Data records:
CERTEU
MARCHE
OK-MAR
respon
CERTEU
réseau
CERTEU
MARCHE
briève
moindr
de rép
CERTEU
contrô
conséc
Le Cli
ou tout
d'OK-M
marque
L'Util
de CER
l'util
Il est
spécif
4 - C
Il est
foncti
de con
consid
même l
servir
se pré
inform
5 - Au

- Work to be completed: Each entry should be reproduced in the output exactly.

- Solution:
CERTEU
MARCHE
OK-MAR
respon
CERTEU
réseau
CERTEU
MARCHE
briève
moindr
de rép
CERTEU
contrô
conséc
Le Cli
ou tout
d'OK-M
marque
L'Util
de CER
l'util
Il est
spécif
4 - C
Il est
foncti
de con
consid
même l
servir
se pré
inform
5 - Au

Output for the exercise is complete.